Components of Behavioral Parent Training for Children With Attention-Deficit/Hyperactivity Disorder: A Series of Replicated Single-Case Experiments
Extra praise and ignore added no measurable benefit to antecedent-only parent training for school-age, medicated kids with ADHD.
01Research in Context
What this study did
The team worked with six 8- to young learners children who had ADHD and took daily meds.
Each family got two kinds of parent training in random order: antecedent-only (clear rules, visual cues) and antecedent plus consequent (add praise and ignore).
Parents recorded child problem behavior at home. Researchers used randomization tests to see if the extra consequent pieces helped.
What they found
Charts showed most kids improved under both setups.
Yet the stats said adding praise and ignore did not beat antecedent-only training.
The consequent package looked helpful, but the gain was too small to call real.
How this fits with other research
Pilowsky et al. (1998) found that partial reinforcement actually hurts ADHD kids’ persistence.

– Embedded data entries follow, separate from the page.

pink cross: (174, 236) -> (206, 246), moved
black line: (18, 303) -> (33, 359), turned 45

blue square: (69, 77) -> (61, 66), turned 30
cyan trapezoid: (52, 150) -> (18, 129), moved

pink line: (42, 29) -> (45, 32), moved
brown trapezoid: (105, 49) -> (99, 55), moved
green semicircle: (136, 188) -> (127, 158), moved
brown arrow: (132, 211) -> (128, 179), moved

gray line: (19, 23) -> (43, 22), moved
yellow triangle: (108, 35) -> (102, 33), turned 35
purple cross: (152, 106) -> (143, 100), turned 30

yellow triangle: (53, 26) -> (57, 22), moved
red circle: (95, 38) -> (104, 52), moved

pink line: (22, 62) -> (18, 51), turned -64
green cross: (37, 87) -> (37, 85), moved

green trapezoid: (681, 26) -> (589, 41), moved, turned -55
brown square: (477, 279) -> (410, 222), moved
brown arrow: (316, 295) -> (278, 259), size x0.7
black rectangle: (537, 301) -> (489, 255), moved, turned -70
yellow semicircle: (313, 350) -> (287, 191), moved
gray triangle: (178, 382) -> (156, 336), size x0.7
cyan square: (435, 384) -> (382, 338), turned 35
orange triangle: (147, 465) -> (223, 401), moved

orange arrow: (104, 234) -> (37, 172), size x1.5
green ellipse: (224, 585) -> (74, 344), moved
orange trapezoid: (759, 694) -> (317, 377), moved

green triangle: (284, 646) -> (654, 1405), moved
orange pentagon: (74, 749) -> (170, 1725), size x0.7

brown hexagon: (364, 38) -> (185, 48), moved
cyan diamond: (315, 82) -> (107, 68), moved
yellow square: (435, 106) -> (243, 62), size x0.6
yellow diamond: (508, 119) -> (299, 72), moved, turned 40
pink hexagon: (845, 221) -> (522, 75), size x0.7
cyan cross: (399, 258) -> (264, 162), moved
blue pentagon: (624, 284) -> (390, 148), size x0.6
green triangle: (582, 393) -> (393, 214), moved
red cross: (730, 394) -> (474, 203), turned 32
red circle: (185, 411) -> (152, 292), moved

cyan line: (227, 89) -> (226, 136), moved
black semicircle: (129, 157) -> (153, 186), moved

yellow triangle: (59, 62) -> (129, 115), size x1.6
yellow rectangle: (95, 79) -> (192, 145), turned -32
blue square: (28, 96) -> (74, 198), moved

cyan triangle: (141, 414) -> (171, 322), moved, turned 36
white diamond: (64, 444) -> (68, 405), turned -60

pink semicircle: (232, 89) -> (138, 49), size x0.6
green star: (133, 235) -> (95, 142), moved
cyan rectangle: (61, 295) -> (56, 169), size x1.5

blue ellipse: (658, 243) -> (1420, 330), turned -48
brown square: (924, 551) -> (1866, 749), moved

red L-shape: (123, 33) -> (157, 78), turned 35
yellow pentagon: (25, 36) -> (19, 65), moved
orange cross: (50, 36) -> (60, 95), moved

Their lab result fits the null home result here: lean or weak consequent schedules may do little or backfire.
Rasing et al. (1992) asked the same additive question in classrooms. Response-cost alone worked; tacking on extra coaching gave no clear bonus. The two studies echo each other across home and school.
Douma et al. (2006) show exercise can powerfully reinforce calm attending in a preschooler with ADHD. That single-case extends the current work by proving some consequent events do work—just not the praise-and-ignore mix tested here.
Why it matters
If you run parent training for medicated late-elementary kids with ADHD, start with strong antecedents—clear rules, visuals, posted schedules. Do not rush to layer on praise and ignore unless data show a need. Save session time for teaching parents to spot naturally occurring reinforcers (like brief active play) that pack more punch than generic social praise.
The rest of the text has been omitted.